Cell phones are the technological miracle of 1999. That is when the last person on earth got one: me. Back then, I cared so much. I obsessed over specs, both physical (dimensions, weight) and bureaucratic (nighttime minutes start at 8 p.m. or 9?). I anticipated the arrival of new models to the American market that, when available, I would not buy. I thought about them in bed.
But that was years ago. These days I can hardly summon an ounce of shame for the chintzy old Sony Ericsson phone I carry around. That old imported beast had the famous Bluetooth for years before the technology finally showed up in phones available from American carriers.

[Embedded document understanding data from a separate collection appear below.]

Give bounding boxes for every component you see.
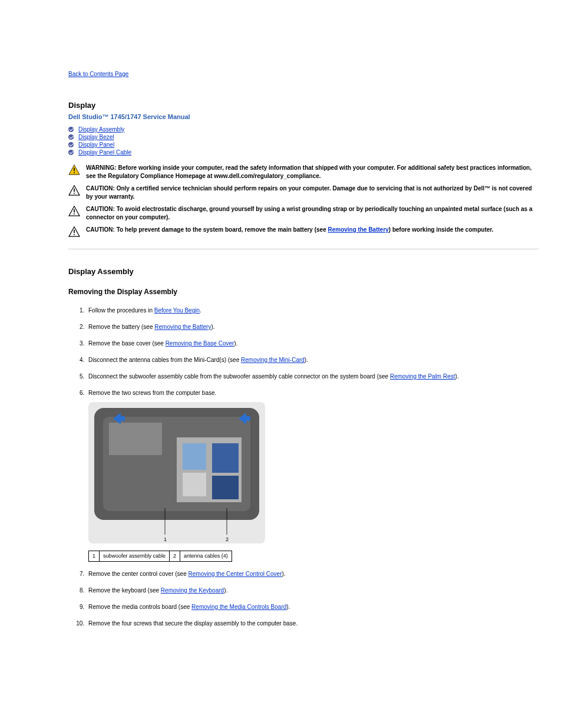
step-item: Remove the keyboard (see Removing the Ke… (86, 587, 538, 595)
step-link[interactable]: Removing the Mini-Card (241, 357, 305, 363)
warning-body: Before working inside your computer, rea… (86, 164, 531, 179)
caution-text: CAUTION: To avoid electrostatic discharg… (86, 205, 538, 221)
caution-lead: CAUTION: (86, 185, 115, 192)
step-item: Remove the four screws that secure the d… (86, 620, 538, 628)
caution-lead: CAUTION: (86, 226, 115, 233)
svg-rect-7 (74, 234, 75, 235)
back-link[interactable]: Back to Contents Page (68, 71, 128, 77)
toc-link-display-panel-cable[interactable]: Display Panel Cable (78, 149, 131, 156)
caution-body-pre: To help prevent damage to the system boa… (117, 226, 328, 233)
figure-computer-base: 1 2 (88, 402, 265, 543)
caution-notice: CAUTION: Only a certified service techni… (68, 185, 538, 200)
step-item: Remove the media controls board (see Rem… (86, 603, 538, 611)
section-title: Display (68, 101, 95, 110)
step-link[interactable]: Removing the Center Control Cover (189, 571, 282, 577)
label-num: 2 (170, 551, 180, 562)
step-link[interactable]: Before You Begin (154, 307, 200, 314)
figure-label-table: 1 subwoofer assembly cable 2 antenna cab… (88, 551, 232, 562)
svg-rect-5 (74, 213, 75, 215)
caution-icon (68, 226, 81, 238)
caution-icon (68, 206, 81, 218)
caution-notice: CAUTION: To help prevent damage to the s… (68, 226, 538, 238)
svg-rect-15 (109, 423, 162, 455)
step-link[interactable]: Removing the Palm Rest (390, 373, 455, 380)
heading-display-assembly: Display Assembly (68, 267, 538, 276)
check-icon (68, 150, 74, 155)
toc-list: Display Assembly Display Bezel Display P… (68, 126, 538, 156)
toc-link-display-panel[interactable]: Display Panel (78, 141, 114, 148)
svg-rect-12 (183, 473, 206, 496)
toc-item: Display Assembly (68, 126, 538, 133)
toc-item: Display Panel (68, 141, 538, 148)
toc-link-display-bezel[interactable]: Display Bezel (78, 134, 114, 140)
heading-removing-display-assembly: Removing the Display Assembly (68, 288, 538, 296)
step-link[interactable]: Removing the Keyboard (161, 587, 224, 594)
check-icon (68, 142, 74, 147)
step-link[interactable]: Removing the Media Controls Board (191, 604, 286, 610)
svg-rect-1 (74, 172, 75, 173)
steps-list: Follow the procedures in Before You Begi… (86, 307, 538, 628)
step-item: Follow the procedures in Before You Begi… (86, 307, 538, 315)
divider (68, 249, 538, 249)
check-icon (68, 134, 74, 140)
step-link[interactable]: Removing the Battery (154, 324, 211, 330)
label-text: subwoofer assembly cable (100, 551, 170, 562)
step-item: Remove the center control cover (see Rem… (86, 570, 538, 578)
warning-icon (68, 164, 81, 176)
back-to-contents[interactable]: Back to Contents Page (68, 71, 544, 77)
toc-link-display-assembly[interactable]: Display Assembly (78, 126, 124, 133)
svg-rect-3 (74, 193, 75, 194)
step-item: Disconnect the antenna cables from the M… (86, 356, 538, 364)
caution-notice: CAUTION: To avoid electrostatic discharg… (68, 205, 538, 221)
caution-text: CAUTION: To help prevent damage to the s… (86, 226, 494, 234)
svg-text:2: 2 (226, 536, 229, 542)
label-text: antenna cables (4) (180, 551, 232, 562)
caution-lead: CAUTION: (86, 206, 115, 212)
step-link[interactable]: Removing the Base Cover (166, 340, 234, 347)
step-item: Remove the battery (see Removing the Bat… (86, 323, 538, 331)
manual-title: Dell Studio™ 1745/1747 Service Manual (68, 113, 538, 120)
toc-item: Display Bezel (68, 134, 538, 140)
caution-icon (68, 185, 81, 197)
label-num: 1 (89, 551, 100, 562)
caution-body-post: ) before working inside the computer. (389, 226, 494, 233)
caution-body: To avoid electrostatic discharge, ground… (86, 206, 533, 220)
svg-rect-13 (212, 443, 239, 473)
svg-rect-11 (183, 443, 206, 470)
step-item: Remove the two screws from the computer … (86, 389, 538, 562)
svg-rect-14 (212, 476, 239, 499)
warning-notice: WARNING: Before working inside your comp… (68, 164, 538, 180)
warning-lead: WARNING: (86, 164, 117, 171)
svg-rect-4 (74, 209, 75, 213)
svg-rect-0 (74, 168, 75, 172)
svg-rect-2 (74, 189, 75, 192)
toc-item: Display Panel Cable (68, 149, 538, 156)
caution-body: Only a certified service technician shou… (86, 185, 532, 200)
svg-text:1: 1 (164, 536, 167, 542)
check-icon (68, 127, 74, 132)
step-item: Disconnect the subwoofer assembly cable … (86, 373, 538, 381)
caution-text: CAUTION: Only a certified service techni… (86, 185, 538, 200)
warning-text: WARNING: Before working inside your comp… (86, 164, 538, 180)
svg-rect-6 (74, 230, 75, 233)
caution-link-battery[interactable]: Removing the Battery (328, 226, 388, 233)
step-item: Remove the base cover (see Removing the … (86, 340, 538, 348)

Speaking of telecom companies—boy howdy, aren’t they fun. I used to work for Lucent. It was 2001, around the time they were Internet-busting. Everyone in the imploding industry was desperately clinging to the idea that the mobile Internet would save them. Unfortunately their mobile Internet had a lot more in common with Minitel than with the Internet that we knew and loved. It did not save them.
Not much has changed since then. The carriers continue to leverage their oligopoly power to be as crappy as possible. Nothing spells “barrier to entry” like bathing the country in a fog of exclusive short-range radio signals. Their suckiness has been disrupted only once, by BlackBerry’s stealthy entry via open pager networks that telecoms had foolishly allowed to exist.
And Apple, for all their iPhone strutting and chest-beating, has become the industry’s bitch. They could have just put their phone up for sale. It isn’t illegal to sell FCC approved unlocked phones in this country. Ever since the U.S. belatedly discovered the miracle of interoperable GSM, you could just buy a phone and use it on any compatible prepay or contractual service.
Of course, there’s a lucrative bounty for your servitude if you sign a restrictive two-year contract: a couple hundred dollars travels from the contract owner to whoever suckered you to sign it. So, you might think, the iPhone is cheap because you’re tied to Cingular. Yay, savings!
Except it’s not at all “cheap.” This is a $500 – $600 phone. That’s damn expensive. What if it were $800? Well, what if? Who is going to buy a ridiculous $600 phone but not an $800 one? Why don’t we just find out? Why not sell an unlocked version alongside the Cingular version? They could still have excluded deals with any other particular carrier.
But the contract is not the end of the abuse. When news first came out that the iPhone wouldn’t support independently written programs, I assumed it was a false rumor. Because that doesn’t make any sense. The iPhone is like a tiny Mac, running software derived from Mac OS X. Of course we can write cute little programs for it, yes? No. Wow.
Lameity lame lame lame! Must we make facile analogies, like what would have happened if you couldn’t write your own programs for the Apple II? Fine, consider them made. The offensiveness of this restriction puts that cheesy rhetoric in-bounds.
There is only one reason that Apple Computer would prevent us from writing apps for their phone: Cingular. Why? Because they know we will put Skype on it. Seeing as they are perversely subsidizing the iPhone, they will not tolerate it being used to subvert their tax on talking. Getting Cingular to support not-horrible voicemail, if that’s what negotiations came down to, was not worth this pathetic kowtowing.
It took balls for Apple to enter the cell phone market. Too bad they checked them at the door.